Highlighted problem: The 'find-my-pet' feature allows the use of the Snoop pets sensor to be used to show the location of a pet to assist in retrieval. All sensors are available for this feature and may be utilised in helping to locate the pet as well as to indicate to anyone that finds the pet, where and how to contact the owner. The Snoopy9000 does not feature enough processing power to produce text to speech but prerecorded audio files can be played and could include fragmented text and the ability to play these in specific orders.
Music Recommendation
Tunify are changing the way you are recommended music through deep integration with you engagement with entertainment. Much like competitors, Tunify will make recommendations based on your existing music by introducing related bands (using information such as genre and music that other listeners also enjoy). Tunify plan to extend this by also factoring in musical similarities by analysing songs using metrics such as instrumentation, harmony and 'musical-complexity' and make recommendations for new music that is similar. We invite solutions to develop this recommendation engine with the opportunity to focus on any element in detail or to consider a higher level integration of the whole system.
Highlighted problem: Because Tunify are looking to make recommendations on musical characteristics, they are keen to build out a system for identifying musical characteristics of a song and relating this to other songs.
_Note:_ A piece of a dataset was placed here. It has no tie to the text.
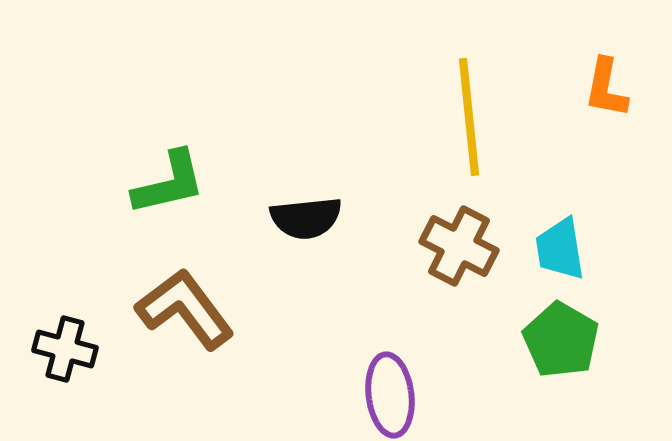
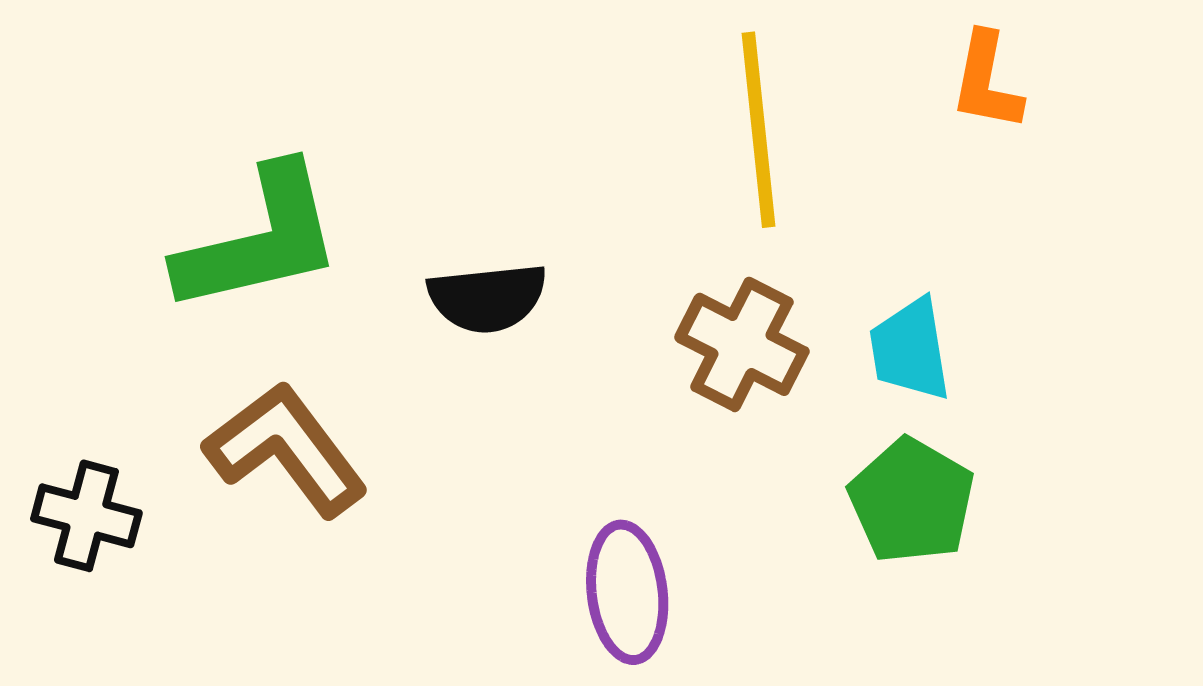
green L-shape: (169, 183) -> (259, 240), size x1.4

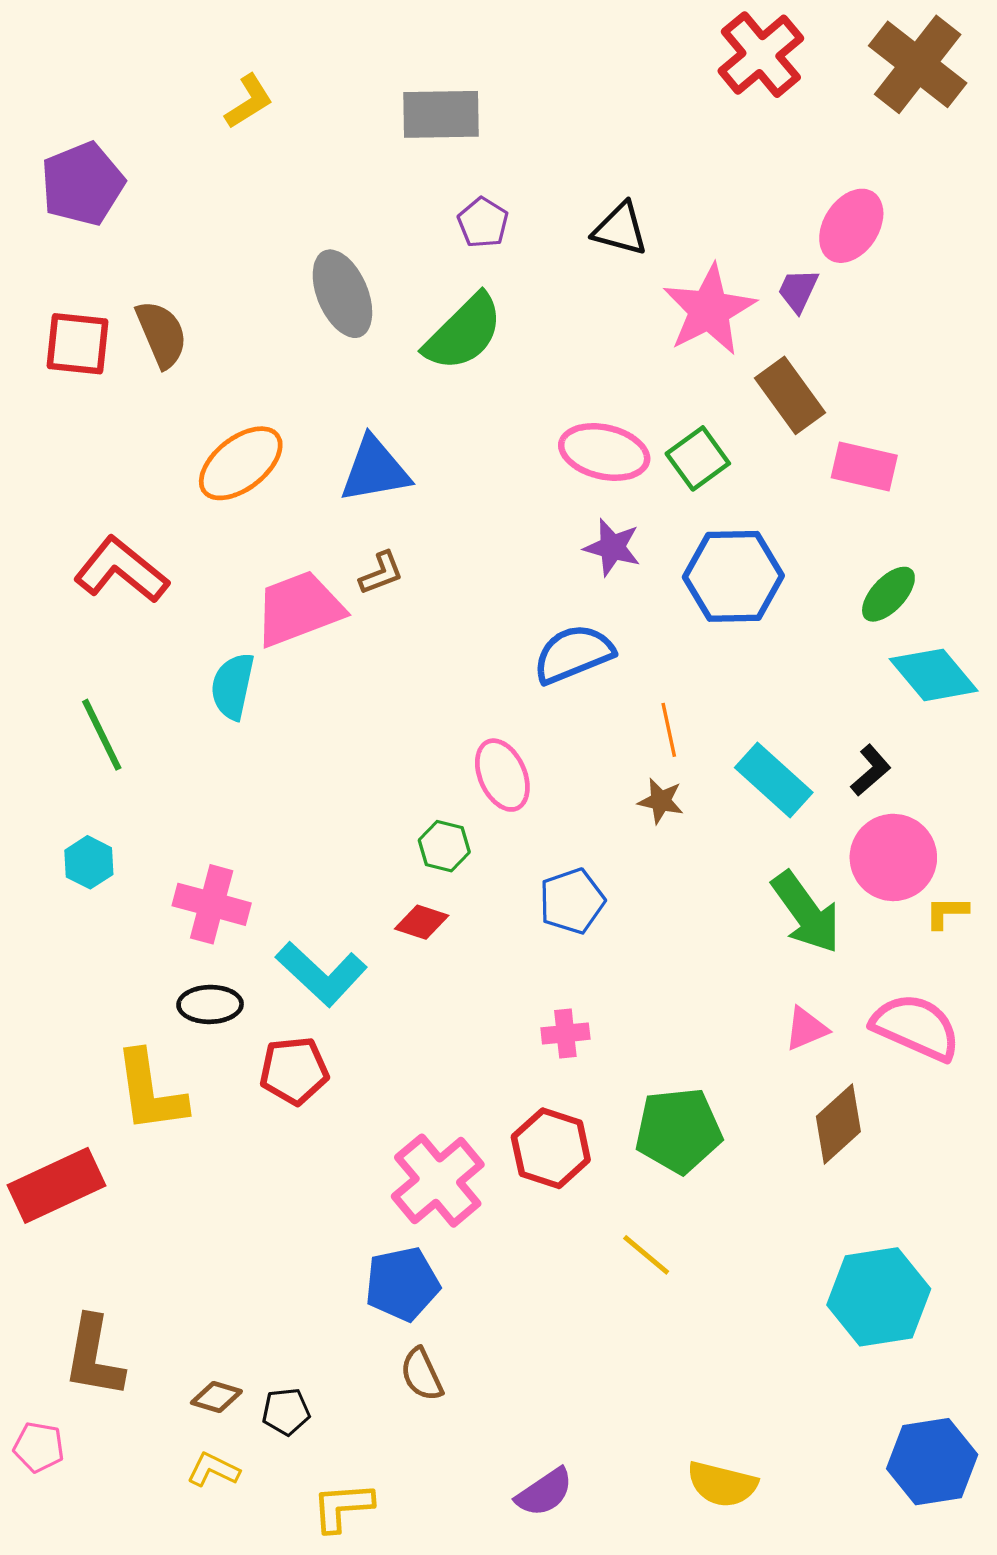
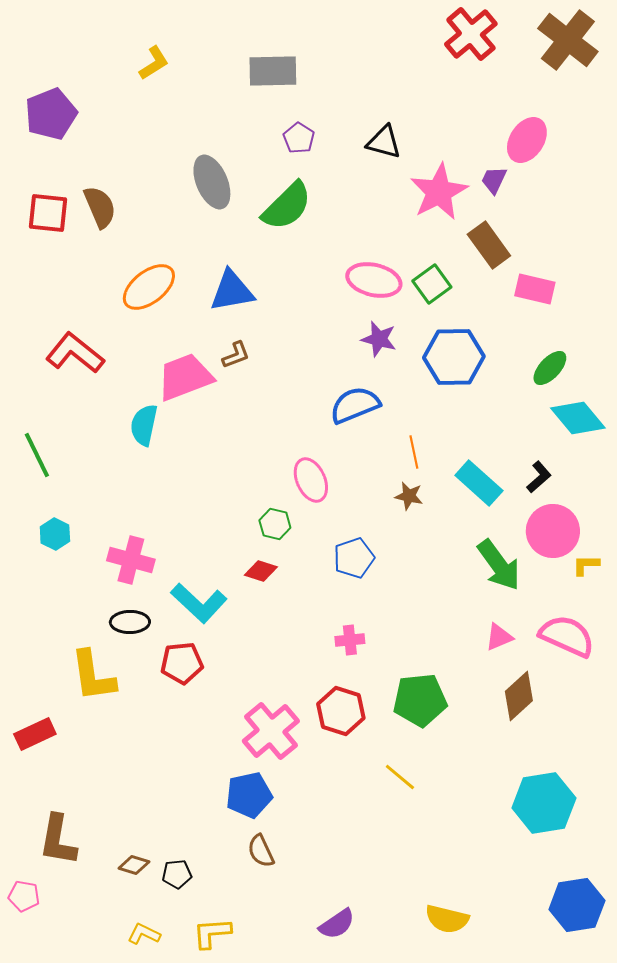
green line: (102, 735) -> (37, 455), moved
red rectangle: (57, 1185) -> (35, 734), size x0.7
yellow L-shape: (213, 1470) -> (144, 934), moved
This system should be able to relate different combinations of musical characteristics and suggest songs that are also closely related. They are particularly keen for this to allow for 'discovery', so ideally these do not have to be perfect 100% matches but instead relate by a configurable tolerance of related characteristics.
E Vehicle Battery Management
Greenstores is designing new systems to manage power consumption as we transition to increased use of battery storage. It is a key challenge to ensure that the grid can support the fluctuations in demand for the nations power using sustainable methods. In support of greener energy, it is important to consider how peaks in power demand can be managed without the need to fall back on fossil fuel powered plants. Greenstores believes that as many electric vehicles (EVs) are not in continuous use throughout the day, the batteries of these vehicles could be used to help with the grids power management by being charged when energy is abundant, and feeding power back into the grid when there is demand. This would help to meet demand at peak times without fossil fuels (by charging using renewables when they are available). These EVs can then be recharged off peak to also save users money. This system needs to be considerate of the work patterns of their different users and ensure that some power remains for emergency use.
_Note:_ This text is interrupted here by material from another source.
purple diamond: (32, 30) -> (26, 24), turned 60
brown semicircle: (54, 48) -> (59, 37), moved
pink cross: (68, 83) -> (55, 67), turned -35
Highlighted problem: Greenstores most important demonstration for its investors is fast approaching and they need to demonstrate their adaptive charging strategy which suggests the best time for charging based on user schedules. Users are expected to first describe this schedule but it should be tracked automatically such that if their day to day routine changes significantly, the charge times are adapted. The main goal for this system is to contribute as much power at peak times (between 7:00-9:00 and 18:00-21:00) and for cars to be charged off peak (between 23:00-6:00). While seasonal changes are not important for the demo, they will be in the future and could also be considered.